Lube Failure and Rocker damage

My 39 B has a 1941 (by casting date) CE motor in it. Upon teardown (2 frozen valves from water down the stack, bent pushrod too) it is obvious that there has been a lube failure in he upper end. The rocker shaft is scored and worn up to 1/16". The rocker bearings are worn and in some cases scored. The damage is worse in the front and lesser in the rear, as would be expected by the oil fed from the rear. Lifters were badly worn from lack of lube and will be refaced. Mains and cam bearings looked OK although some grit scoring on #1 main, had crank turned and will get all new bearings. I will inspect the pump but that does not appear to be the issue.

The rocker shaft and bearings are no longer available new, and most of the used ones are getting worn on the shaft and bearings. I could turn the shaft over and end to end but it would still have too much clearance in the bearings for proper lube control. My workaround looks like a piece of slide tubing, .745 OD, and brass fine finish bushings, .755 ID, pressed into the arms. Any other suggestions to prevent reoccurance? I don"t want to go into this again. Tractor is used sparingly, mowing and snow plowing mostly.

I"m wondering
 
sounds like a loss of oil as you said. Could be the pump, could be excessive clearance in pump/ relief that caused loss of pressure, or could be BAD FILTER.. A few years ago there were some bad filters made that caused the loss of pressure and problems as you have. Those filters were paper and high volumn filters instead of packed cotton, low flow... YOu may not know, but the lube system is very different than a car. Pump puts out a fixed volumn. 15% of that goes thru the compressed filter, cleand and dumped back to sump. 85% of the oil goes from the pump, down thru the cam shaft and distribute by spray to the bearings (and thru the copper line to the top end)... If you have a filter that is BAD and flows excess oil easily, then too much flow goes back to sump and not enough thru the cam and to the bearings. AS you can tell from the above, excess bearing clearances from years of use do not cause drop in pump pressure.
 
during the rebuild, make sure the end plates on the oil pump are smooth and not gouged. Sand smooth if needed. Make sure clearances are minimal. At startup, make sure you have about 15 psi pressure at the gauge. Make sure you have oil supply thru copper tube to the rocker arm. I think i would buy a "good or decent" rocker arm/ shaft setup off e-bay instead of shimming or copper bushings on the old part. If you reamed out the holes and made a new shaft .030 inch oversize, i might go along with that modification.
 
I have 3 "good" sets in my parts pile. All of them show shaft and rocker bushing wear to some degree. The bigger problem is the unavailability of rocker arm bushings - if they"re not tight to the shaft oil just runs out the end rather than lubing the shaft and being forced up the rocker to lube the valve and pushrod.

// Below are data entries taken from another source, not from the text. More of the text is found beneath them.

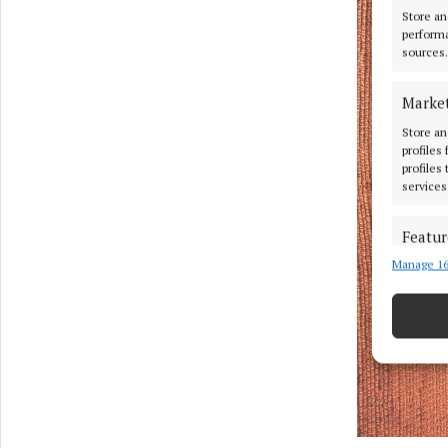
Store an
performa
sources.
Marke
Store an
profiles
profiles
services
Featur
Manage 16
Match an
devices 
Use pr
Ensure
and pr
privac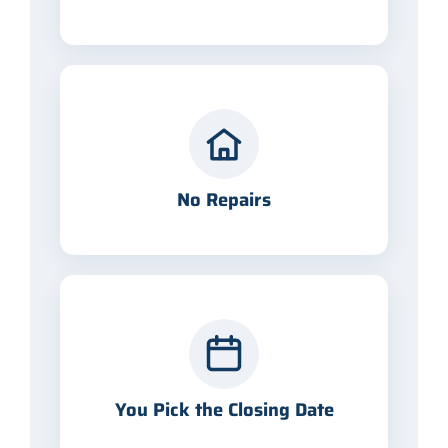
No Repairs
You Pick the Closing Date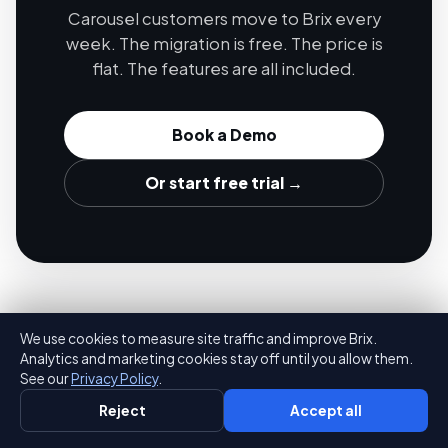
Carousel customers move to Brix every
week. The migration is free. The price is
flat. The features are all included.
Book a Demo
Or start free trial →
We use cookies to measure site traffic and improve Brix.
Analytics and marketing cookies stay off until you allow them.
See our
Privacy Policy
.
Brix
Reject
Accept all
The most affordable digital signage solution in the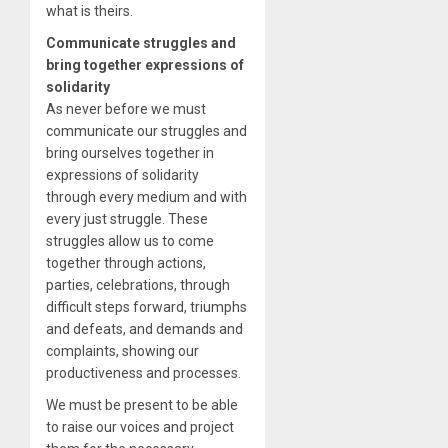
what is theirs.
Communicate struggles and
bring together expressions of
solidarity
As never before we must
communicate our struggles and
bring ourselves together in
expressions of solidarity
through every medium and with
every just struggle. These
struggles allow us to come
together through actions,
parties, celebrations, through
difficult steps forward, triumphs
and defeats, and demands and
complaints, showing our
productiveness and processes.
We must be present to be able
to raise our voices and project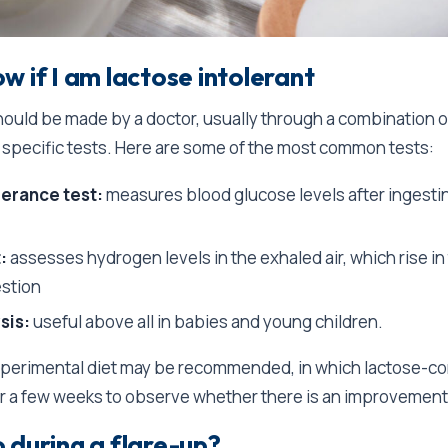
w if I am lactose intolerant
ould be made by a doctor, usually through a combination of
specific tests. Here are some of the most common tests:
lerance test:
measures blood glucose levels after ingestin
:
assesses hydrogen levels in the exhaled air, which rise in
estion
sis:
useful above all in babies and young children.
experimental diet may be recommended, in which lactose-co
or a few weeks to observe whether there is an improvemen
 during a flare-up?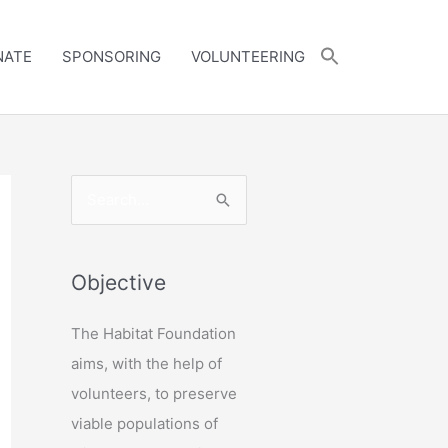
NATE
SPONSORING
VOLUNTEERING
S
e
a
r
Objective
c
The Habitat Foundation
h
aims, with the help of
f
volunteers, to preserve
o
viable populations of
r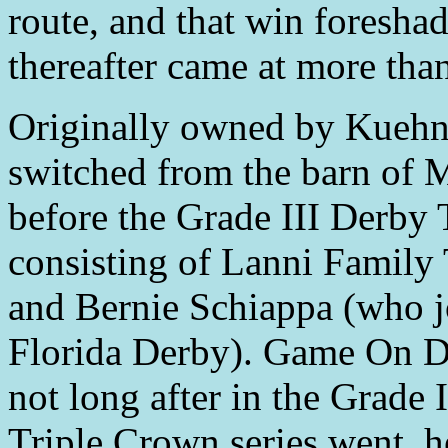
route, and that win foresha
thereafter came at more than
Originally owned by Kueh
switched from the barn of 
before the Grade III Derby 
consisting of Lanni Family
and Bernie Schiappa (who j
Florida Derby). Game On Du
not long after in the Grade 
Triple Crown series went, h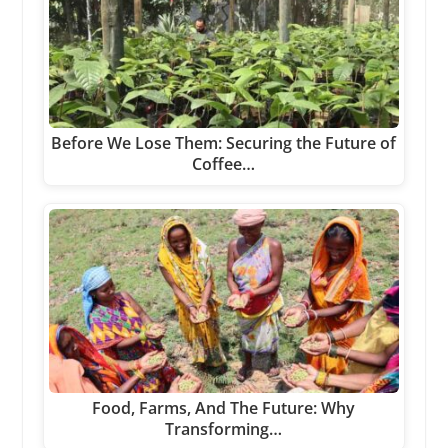
Before We Lose Them: Securing the Future of
Coffee…
Food, Farms, And The Future: Why
Transforming…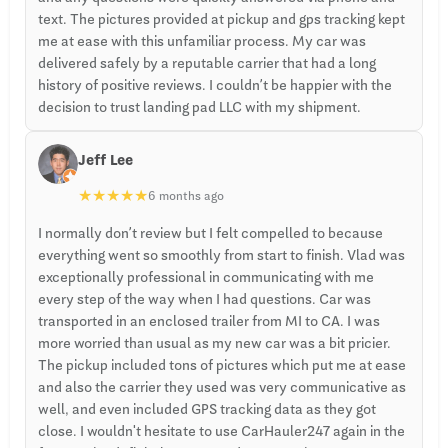
text. The pictures provided at pickup and gps tracking kept
me at ease with this unfamiliar process. My car was
delivered safely by a reputable carrier that had a long
history of positive reviews. I couldn’t be happier with the
decision to trust landing pad LLC with my shipment.
Jeff Lee
★
★
★
★
★
6 months ago
I normally don’t review but I felt compelled to because
everything went so smoothly from start to finish. Vlad was
exceptionally professional in communicating with me
every step of the way when I had questions. Car was
transported in an enclosed trailer from MI to CA. I was
more worried than usual as my new car was a bit pricier.
The pickup included tons of pictures which put me at ease
and also the carrier they used was very communicative as
well, and even included GPS tracking data as they got
close. I wouldn't hesitate to use CarHauler247 again in the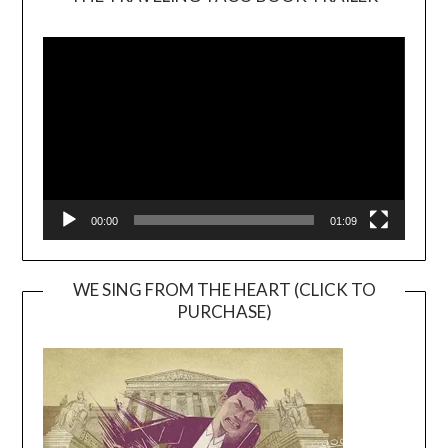
Video
Player
00:00
01:09
WE SING FROM THE HEART (CLICK TO
PURCHASE)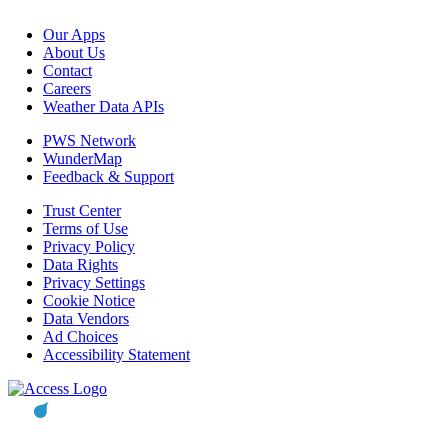
Our Apps
About Us
Contact
Careers
Weather Data APIs
PWS Network
WunderMap
Feedback & Support
Trust Center
Terms of Use
Privacy Policy
Data Rights
Privacy Settings
Cookie Notice
Data Vendors
Ad Choices
Accessibility Statement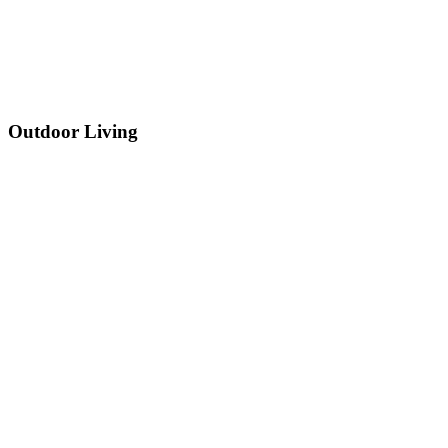
Outdoor Living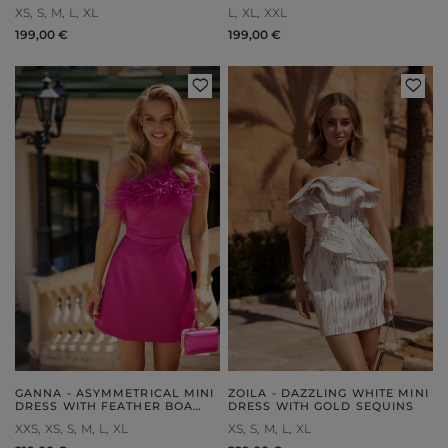
DETACHABLE STRAPS AND
XS
S
M
L
XL
L
XL
XXL
ZIPPER CLOSURE
199,00 €
199,00 €
GANNA - ASYMMETRICAL MINI
ZOILA - DAZZLING WHITE MINI
DRESS WITH FEATHER BOA
DRESS WITH GOLD SEQUINS
AND TRAPEZE SKIRT
XXS
XS
S
M
L
XL
XS
S
M
L
XL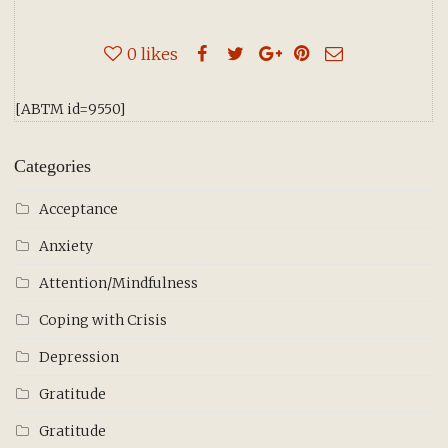
0
likes
[ABTM id=9550]
Categories
Acceptance
Anxiety
Attention/Mindfulness
Coping with Crisis
Depression
Gratitude
Gratitude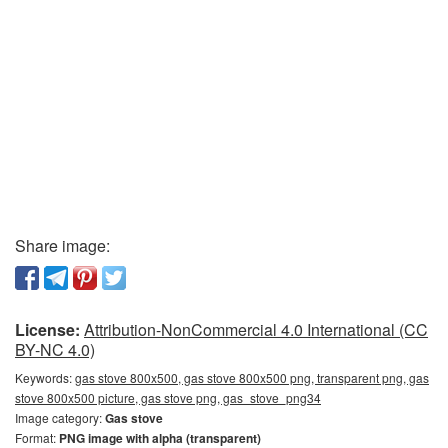
Share image:
License:
Attribution-NonCommercial 4.0 International (CC
BY-NC 4.0)
Keywords:
gas stove 800x500, gas stove 800x500 png, transparent png, gas
stove 800x500 picture, gas stove png, gas_stove_png34
Image category:
Gas stove
Format:
PNG image with alpha (transparent)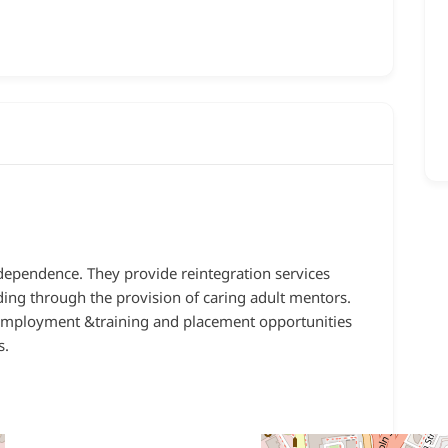
ndependence. They provide reintegration services
ding through the provision of caring adult mentors.
 employment &training and placement opportunities
s.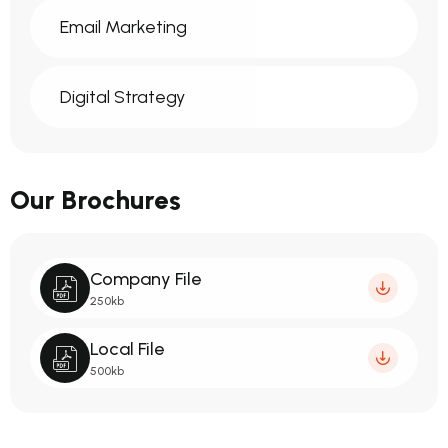
Email Marketing
Digital Strategy
Our Brochures
Company File
250kb
Local File
500kb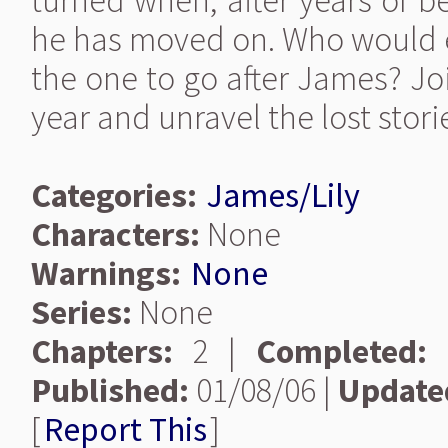
turned when, after years of b
he has moved on. Who would e
the one to go after James? Joi
year and unravel the lost stor
Categories:
James/Lily
Characters:
None
Warnings:
None
Series:
None
Chapters:
2 |
Completed:
Published:
01/08/06 |
Update
[
Report This
]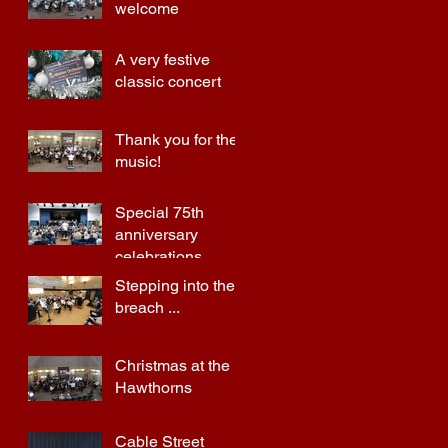
welcome
A very festive
classic concert
Thank you for the
music!
Special 75th
anniversary
celebrations
Stepping into the
breach ...
Christmas at the
Hawthorns
Cable Street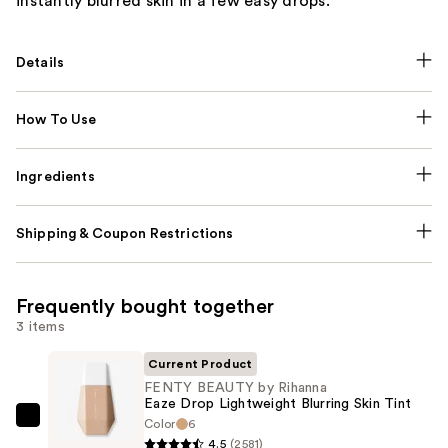
instantly blurred skin in a few easy drops.
Details
How To Use
Ingredients
Shipping & Coupon Restrictions
Frequently bought together
3 items
Current Product
FENTY BEAUTY by Rihanna
Eaze Drop Lightweight Blurring Skin Tint
Color
6
FENTY
4.5
(2581)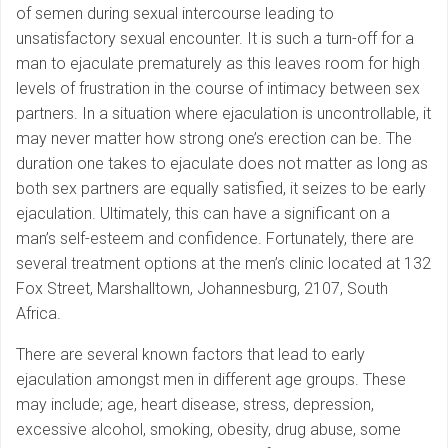
of semen during sexual intercourse leading to
unsatisfactory sexual encounter. It is such a turn-off for a
man to ejaculate prematurely as this leaves room for high
levels of frustration in the course of intimacy between sex
partners. In a situation where ejaculation is uncontrollable, it
may never matter how strong one’s erection can be. The
duration one takes to ejaculate does not matter as long as
both sex partners are equally satisfied, it seizes to be early
ejaculation. Ultimately, this can have a significant on a
man’s self-esteem and confidence. Fortunately, there are
several treatment options at the men’s clinic located at 132
Fox Street, Marshalltown, Johannesburg, 2107, South
Africa.
There are several known factors that lead to early
ejaculation amongst men in different age groups. These
may include; age, heart disease, stress, depression,
excessive alcohol, smoking, obesity, drug abuse, some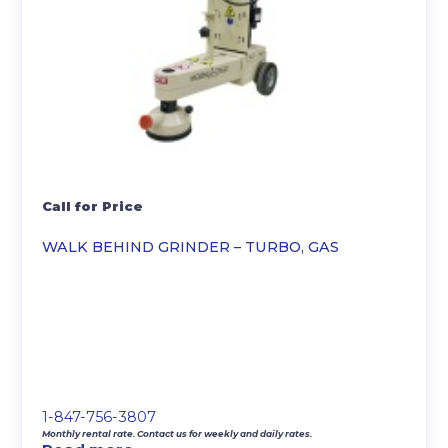
Call for Price
WALK BEHIND GRINDER – TURBO, GAS
1-847-756-3807
Monthly rental rate. Contact us for weekly and daily rates.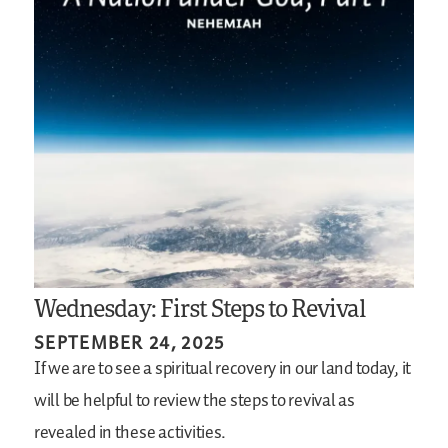
Wednesday: First Steps to Revival
SEPTEMBER 24, 2025
If we are to see a spiritual recovery in our land today, it
will be helpful to review the steps to revival as
revealed in these activities.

I figured a precision shaft and new brass (not Oillite) bushings, drilled to feed the upper rocker, would be better than another used part that"s already on the path of failure.

I actually thought of rerouting the oil line to feed the shaft directly but that still would leave the clearance problem, would have to flood the upper and starve the cam/mains to get adequate oilling.
 
Also, make sure the "spear" that stabs into the filter, as you put it on, is still there. Without it, you don't get much pressure!
 
i have rebuilt 3-4 different B motors and have seen shinny spots on the shaft and small wear on the rocker arms. Seems like it was only a couple thousandths. Maybe im lucky, but i just cleaned them up and reinstalled. Seemed to oil o.k. Some of it might be the end plates on teh pump itself. Smooth plates with very minimal clearance will increase the flow available to lube. As Dave said, the tube inside the filter is the "restrictor" that allows a small amount to blead off thru the filter. I think the tube has 1 or 2 of a 1/8 inch hole in the top. No tube or big hole will cause low flow / low pressure.